As has been discussed many times, blackjack has one of the lowest house edges in the casino and by using perfect blackjack basic strategy, you can lower the house edge to 0.5%. That means that in the long run, you can expect the house to take 0.5% of your money. But that’s not always what happens, is it? Sometimes you win more and sometimes you lose more. Anything that deviates from the average of a 0.5% house edge is called “variance” and you calculate variance using “standard deviation.”
If you think back to math class, you’ll remember that probability can be charted with a bell curve. On that curve, the middle amount is the average. Using that bell curve, you can show the normal distribution, which is the probability of possible outcomes. With that probability bell curve, standard deviation is the number of units to the left and right of the average. 68% of outcomes will fall within 1 standard deviation of the average, 95% of outcomes fall within 2 standard deviations and 99.7% fall within 3 standard deviations.
By crunching the numbers and taking into account all of the rules of blackjack, mathematicians a lot smarter than me have concluded that with basic strategy, blackjack has a standard deviation of approximately 1.14.
So what does that mean? Remember that the bell curve shows odds on both sides (win, lose) of the house edge. If you look at the 0.5% house edge, that means that in a single hand of blackjack you will win or lose lose 1.14 betting units or less 68% of the time, win or lose 2.28 betting units (2 standard deviations) 95% of the time and 3.42 betting units 99.7% of the time.
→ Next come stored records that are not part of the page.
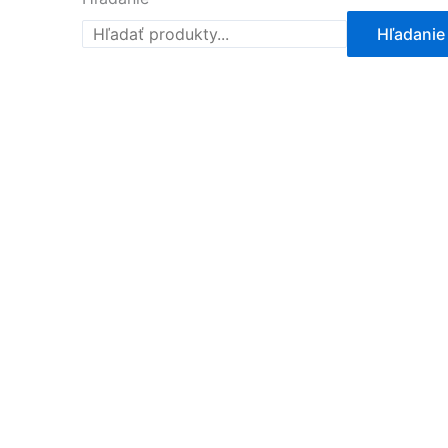
Hľadanie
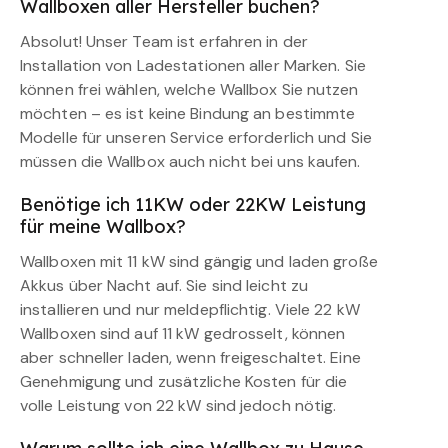
Wallboxen aller Hersteller buchen?
Absolut! Unser Team ist erfahren in der
Installation von Ladestationen aller Marken. Sie
können frei wählen, welche Wallbox Sie nutzen
möchten – es ist keine Bindung an bestimmte
Modelle für unseren Service erforderlich und Sie
müssen die Wallbox auch nicht bei uns kaufen.
Benötige ich 11KW oder 22KW Leistung
für meine Wallbox?
Wallboxen mit 11 kW sind gängig und laden große
Akkus über Nacht auf. Sie sind leicht zu
installieren und nur meldepflichtig. Viele 22 kW
Wallboxen sind auf 11 kW gedrosselt, können
aber schneller laden, wenn freigeschaltet. Eine
Genehmigung und zusätzliche Kosten für die
volle Leistung von 22 kW sind jedoch nötig.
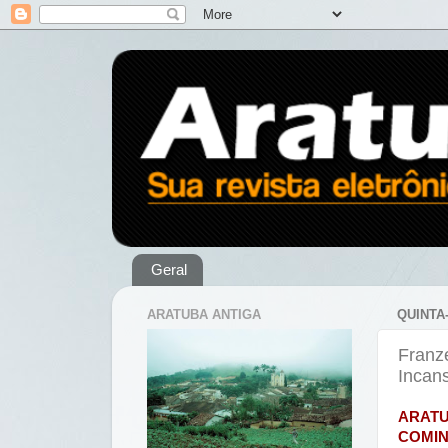
Geral
ARATUBA ANTIGA
QUINTA-
Franze
Incan
ARAT
COMIN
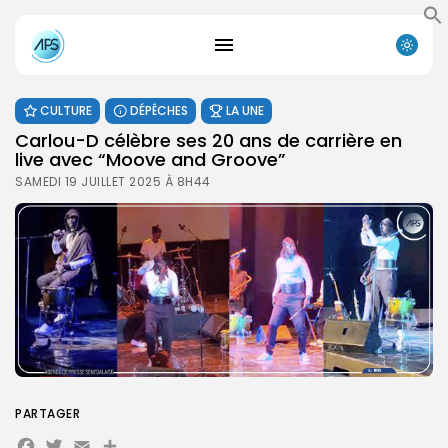
CULTURE
DÉPÊCHES
LA UNE
Carlou-D célèbre ses 20 ans de carrière en
live avec “Moove and Groove”
SAMEDI 19 JUILLET 2025 À 8H44
PARTAGER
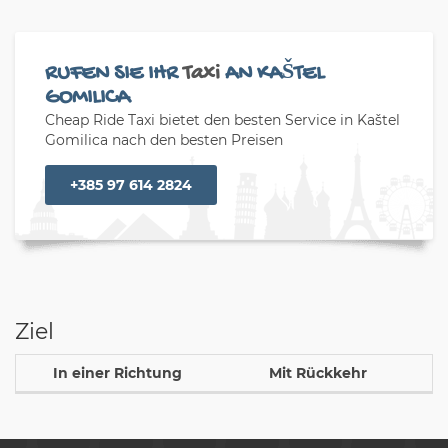
RUFEN SIE IHR
Taxi
AN KAŠTEL
GOMILICA
Cheap Ride Taxi bietet den besten Service in Kaštel
Gomilica nach den besten Preisen
+385 97 614 2824
Ziel
In einer Richtung
Mit Rückkehr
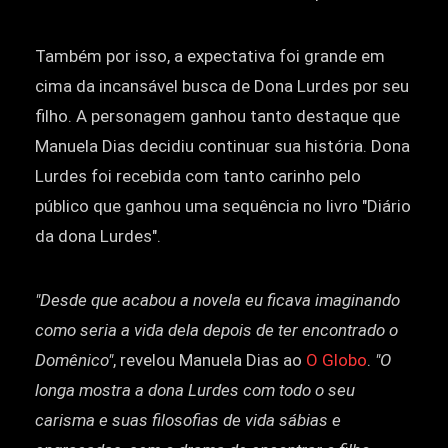
Também por isso, a expectativa foi grande em
cima da incansável busca de Dona Lurdes por seu
filho. A personagem ganhou tanto destaque que
Manuela Dias decidiu continuar sua história. Dona
Lurdes foi recebida com tanto carinho pelo
público que ganhou uma sequência no livro "Diário
da dona Lurdes".
"Desde que acabou a novela eu ficava imaginando
como seria a vida dela depois de ter encontrado o
Domênico"
, revelou Manuela Dias ao
O Globo
.
"O
longa mostra a dona Lurdes com todo o seu
carisma e suas filosofias de vida sábias e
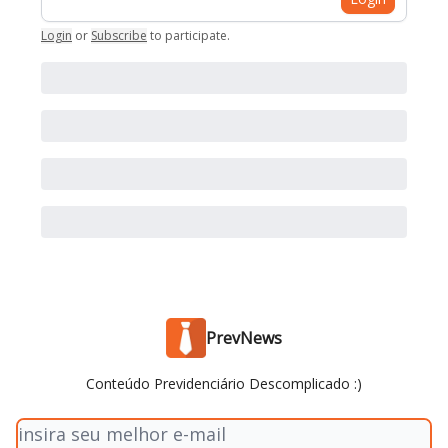
Login
or
Subscribe
to participate
.
PrevNews
Conteúdo Previdenciário Descomplicado :)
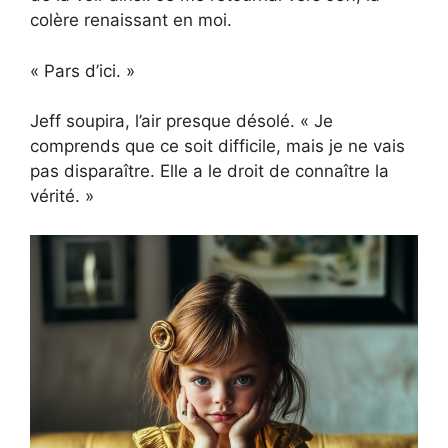
colère renaissant en moi.
« Pars d’ici. »
Jeff soupira, l’air presque désolé. « Je
comprends que ce soit difficile, mais je ne vais
pas disparaître. Elle a le droit de connaître la
vérité. »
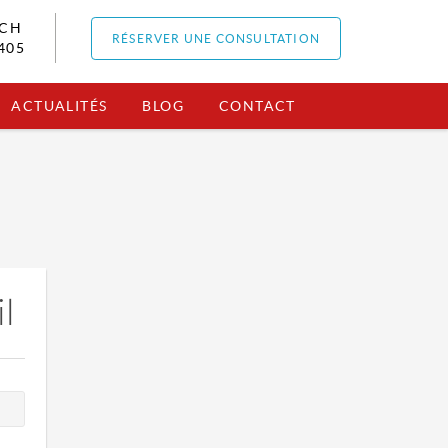
RCH
RÉSERVER UNE CONSULTATION
405
ACTUALITÉS
BLOG
CONTACT
l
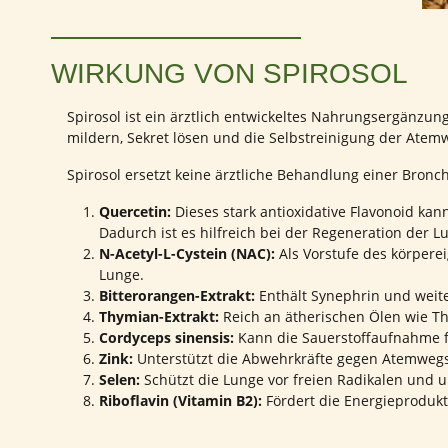
WIRKUNG VON SPIROSOL
Spirosol ist ein ärztlich entwickeltes Nahrungsergänzung
mildern, Sekret lösen und die Selbstreinigung der Atem
Spirosol ersetzt keine ärztliche Behandlung einer Bronchi
Quercetin:
Dieses stark antioxidative Flavonoid ka
Dadurch ist es hilfreich bei der Regeneration der
N-Acetyl-L-Cystein (NAC):
Als Vorstufe des körperei
Lunge.
Bitterorangen-Extrakt:
Enthält Synephrin und weiter
Thymian-Extrakt:
Reich an ätherischen Ölen wie Thy
Cordyceps sinensis:
Kann die Sauerstoffaufnahme 
Zink:
Unterstützt die Abwehrkräfte gegen Atemwegs
Selen:
Schützt die Lunge vor freien Radikalen und 
Riboflavin (Vitamin B2):
Fördert die Energieprodukt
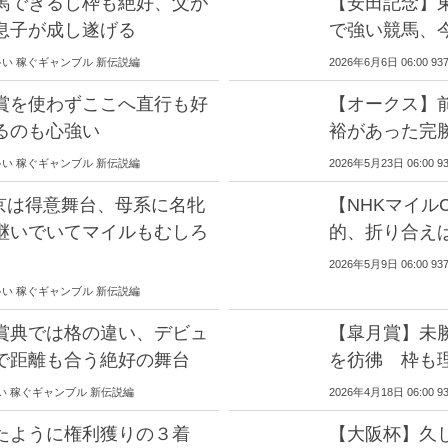
馬できるし枠も絶好、父が
【安田記念】
息子が成し遂げる
で強い競馬、
男 じゃい 稼ぐギャンブル 新伝説編
2026年6月6日 06:0
賞を使わずここへ直行も好
【オークス】
るのも心強い
裕があった完
男 じゃい 稼ぐギャンブル 新伝説編
2026年5月23日 06:
京は得意舞台、母系に名牝
【NHKマイ
継いでいてマイルもむしろ
的、折り合え
2026年5月9日 06:0
男 じゃい 稼ぐギャンブル 新伝説編
賞典では格の違い、デビュ
【皐月賞】未
で距離も合う絶好の舞台
を彷彿 枠も
 じゃい 稼ぐギャンブル 新伝説編
2026年4月18日 06:
ったように権利獲りの３着
【大阪杯】久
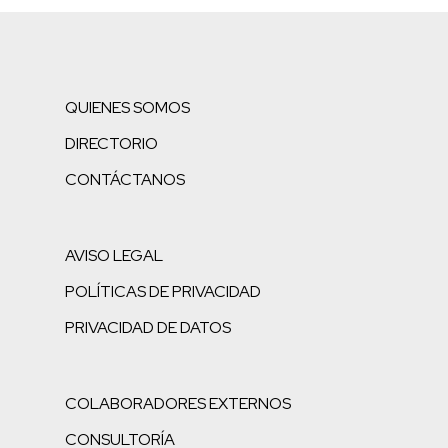
QUIENES SOMOS
DIRECTORIO
CONTÁCTANOS
AVISO LEGAL
POLÍTICAS DE PRIVACIDAD
PRIVACIDAD DE DATOS
COLABORADORES EXTERNOS
CONSULTORÍA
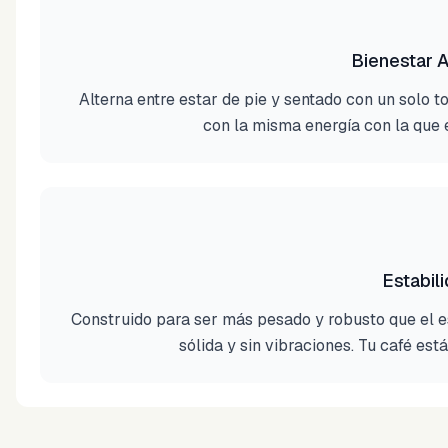
Bienestar A
Alterna entre estar de pie y sentado con un solo t
con la misma energía con la que 
Estabili
Construido para ser más pesado y robusto que el es
sólida y sin vibraciones. Tu café est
The possible outcomes and variation from the house edge is also affected by the number of hands you play, with the more hands you play bringing you closer to the average. By including the variable of how many hands you play, you can predict the likelihood of winning or losing certain amounts of units over that number of hands. To calculate that, use the following formula:
Take the square root of the total hands played and multiply by 1.14.
Now let’s say you play 200 hands of blackjack. Using that formula, you get a standard deviation of 16.12. Now let’s say you bet $1 on each hand for 200 hands. Since there is a 0.5% house edge, you can expect to lose $1 (1 unit) during that time. But you won’t always have a $1 net loss when betting $1 each hand for 200 hands. What about other outcomes? Playing 200 hands, you can expect to win or lose up to 16.12 units 68% of the time, win or lose up to 32.24 units 95% of the time and win or lose up to 64.48 units 99.7% of the time.
How often will you lose $30, for example?
First, you have to calculate the difference between the expected loss (1) and the actual loss (30). In this case, the difference is 29. You then take the difference and divide by 16.12 (the standard deviation):
29 / 16.12 = 1.799
In this example, 1.799 is a little less than two standard deviations. Taking that into account, you could win or lose $30 or less 95% of the time. Therefore, if you have a day where you win or lose $30, it’s not really uncommon.
What about losing $45, though? 45 / 16.12 = 2.79. That means it falls outside of two standard deviations and is almost 3 standard deviations. Outcomes fall within 2 standard deviations 95% of the time, which means they only fall outside of 2 standard deviations 5% of the time. Therefore, if you lose $45 when playing 200 hands using basic strategy, it just wasn’t your day, because an outcome like that only happens 5% of the time.